:: WORK ORDER ::
Repeat the following entries verbatim, apart from the pictures.

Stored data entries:

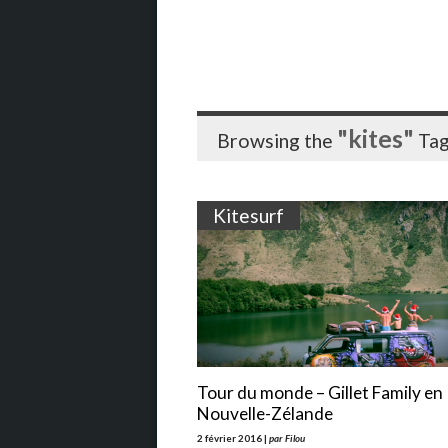
"kites"
Browsing the
Ta
Kitesurf
Tour du monde – Gillet Family en
Nouvelle-Zélande
2 février 2016 |
par Filou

:: RESULT OF THE EXERCISE ::
"kites"
Browsing the
Ta
Kitesurf
Tour du monde – Gillet Family en
Nouvelle-Zélande
2 février 2016 |
par Filou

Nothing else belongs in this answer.